Süt üreticisi tepkili: 7 ay sonra yüzde 7 zam hayal kırıklığı yarattı

VEYSEL AĞDAR

1 Ağustos 2025 itibarıyla geçerli olacak fiyat, yüzde 3,6 yağ ve yüzde 3,2 protein içeriğine sahip çiğ süt için geçerli olacak. Soğutma, nakliye ve diğer cari giderler üretici tarafından karşılandığı takdirde, bu giderlerin üreticiye ayrıca ödeneceği belirtildi. Fiyatta baz alınan yağ ve protein oranlarındaki her 0,1’lik değişim için 27 kuruşluk artı/eksi fark uygulanacak. USK’dan yapılan açıklamada, söz konusu fiyatın Eylül 2025 döneminde yeniden değerlendirileceği de bildirildi. Bu arada fiyat açıklamasının ardından üreticilerin nasıl bir yol izleyeceği merak konusu.

Beklentinin altında kaldı

Sanayici ve üreticinin uzun süredir beklediği fiyat artışı, birçok üretici açısından hayal kırıklığı yarattı. Yılbaşından bu yana girdi maliyetlerinin yüzde 40’a yakın arttığını hatırlatan sektör temsilcileri, USK’nın yalnızca yüzde 7’lik bir artış yapmasını eleştiriyor. Uzun süredir alım fiyat açıklaması için USK’ya çağrıda bulunan Tüm Süt, Et ve Damızlık Sığır Yetiştiricileri Derneği (TÜSEDAD) Başkanı Müslüm Doğru, 1 Ocak 2025’te açıklanan 17,15 TL’lik litre fiyatın 7 ay sonra yalnızca 1,20 TL artırılmasını “üreticiye haksızlık” olarak nitelendirdi.
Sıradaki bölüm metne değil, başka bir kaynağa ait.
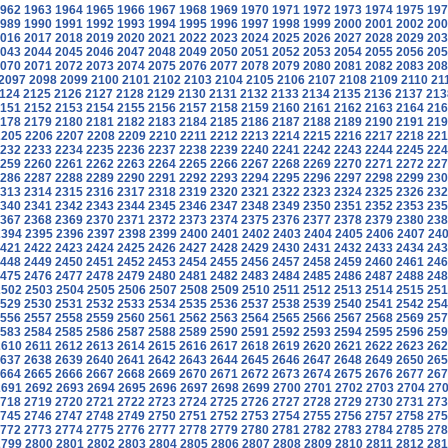
962
1963
1964
1965
1966
1967
1968
1969
1970
1971
1972
1973
1974
1975
197
989
1990
1991
1992
1993
1994
1995
1996
1997
1998
1999
2000
2001
2002
200
016
2017
2018
2019
2020
2021
2022
2023
2024
2025
2026
2027
2028
2029
203
043
2044
2045
2046
2047
2048
2049
2050
2051
2052
2053
2054
2055
2056
205
070
2071
2072
2073
2074
2075
2076
2077
2078
2079
2080
2081
2082
2083
208
2097
2098
2099
2100
2101
2102
2103
2104
2105
2106
2107
2108
2109
2110
21
124
2125
2126
2127
2128
2129
2130
2131
2132
2133
2134
2135
2136
2137
213
151
2152
2153
2154
2155
2156
2157
2158
2159
2160
2161
2162
2163
2164
216
178
2179
2180
2181
2182
2183
2184
2185
2186
2187
2188
2189
2190
2191
219
2205
2206
2207
2208
2209
2210
2211
2212
2213
2214
2215
2216
2217
2218
221
232
2233
2234
2235
2236
2237
2238
2239
2240
2241
2242
2243
2244
2245
224
259
2260
2261
2262
2263
2264
2265
2266
2267
2268
2269
2270
2271
2272
227
286
2287
2288
2289
2290
2291
2292
2293
2294
2295
2296
2297
2298
2299
230
313
2314
2315
2316
2317
2318
2319
2320
2321
2322
2323
2324
2325
2326
232
340
2341
2342
2343
2344
2345
2346
2347
2348
2349
2350
2351
2352
2353
235
367
2368
2369
2370
2371
2372
2373
2374
2375
2376
2377
2378
2379
2380
238
2394
2395
2396
2397
2398
2399
2400
2401
2402
2403
2404
2405
2406
2407
24
421
2422
2423
2424
2425
2426
2427
2428
2429
2430
2431
2432
2433
2434
243
448
2449
2450
2451
2452
2453
2454
2455
2456
2457
2458
2459
2460
2461
246
475
2476
2477
2478
2479
2480
2481
2482
2483
2484
2485
2486
2487
2488
248
2502
2503
2504
2505
2506
2507
2508
2509
2510
2511
2512
2513
2514
2515
251
529
2530
2531
2532
2533
2534
2535
2536
2537
2538
2539
2540
2541
2542
254
556
2557
2558
2559
2560
2561
2562
2563
2564
2565
2566
2567
2568
2569
257
583
2584
2585
2586
2587
2588
2589
2590
2591
2592
2593
2594
2595
2596
259
2610
2611
2612
2613
2614
2615
2616
2617
2618
2619
2620
2621
2622
2623
262
637
2638
2639
2640
2641
2642
2643
2644
2645
2646
2647
2648
2649
2650
265
664
2665
2666
2667
2668
2669
2670
2671
2672
2673
2674
2675
2676
2677
267
2691
2692
2693
2694
2695
2696
2697
2698
2699
2700
2701
2702
2703
2704
27
718
2719
2720
2721
2722
2723
2724
2725
2726
2727
2728
2729
2730
2731
273
745
2746
2747
2748
2749
2750
2751
2752
2753
2754
2755
2756
2757
2758
275
772
2773
2774
2775
2776
2777
2778
2779
2780
2781
2782
2783
2784
2785
278
2799
2800
2801
2802
2803
2804
2805
2806
2807
2808
2809
2810
2811
2812
281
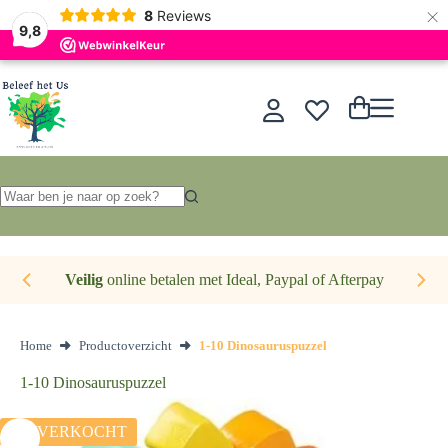
×
Nederlands
8
Reviews
9,8
Ga
naar
de
Winkelwagen
inhoud
Geen
resultaten
Veilig
online betalen met Ideal, Paypal of Afterpay
Home
Productoverzicht
1-10 Dinosauruspuzzel
1-10 Dinosauruspuzzel
UITVERKOCHT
“Üretici artık borç batağında”

Üreticinin Ocak ayından bu yana artan yem, akaryakıt ve elektrik zamları altında ezildiğini kaydeden Doğru, “Yemde yüzde 30, akaryakıtta yüzde 45, elektrikte yüzde 35 artış var. Bu maliyetler karşısında çiğ süt alım fiyatında yüzde 7'lik bir artış hiçbir anlam ifade etmiyor. Üretici artık borç batağında” dedi.

Açıklanan tavsiye fiyatın 1 Temmuz yerine 1 Ağustos itibarıyla geçerli olması da üreticiye ek yük bindirdiğini vurgulayan Doğru, “Bu bir aylık gecikmenin doğrudan üretici cebinden çıkmakta. Bu resmen gasp” diye konuştu.

"Sözleşmeler kağıt üzerinde kaldı"

TÜSEDAD Başkanı Doğru, USK'nın belirlediği fiyatın sanayici tarafından da uygulanmadığını belirterek şunları kaydetti: “Zaten 17,15 TL'lik fiyat da sahada uygulanmıyordu. Sanayici 12 ila 15 TL arasında alım yaptı. Tarım Bakanlığı'nın TİP sözleşme zorunluluğu getirmesi olumlu bir adımdı ancak bu sözleşmelere uyulmadı. Ne fiyatlar ne de ödeme süreleri dikkate alındı. Denetim ve yaptırım olmayınca sanayici üreticiyi ezmeye devam etti.”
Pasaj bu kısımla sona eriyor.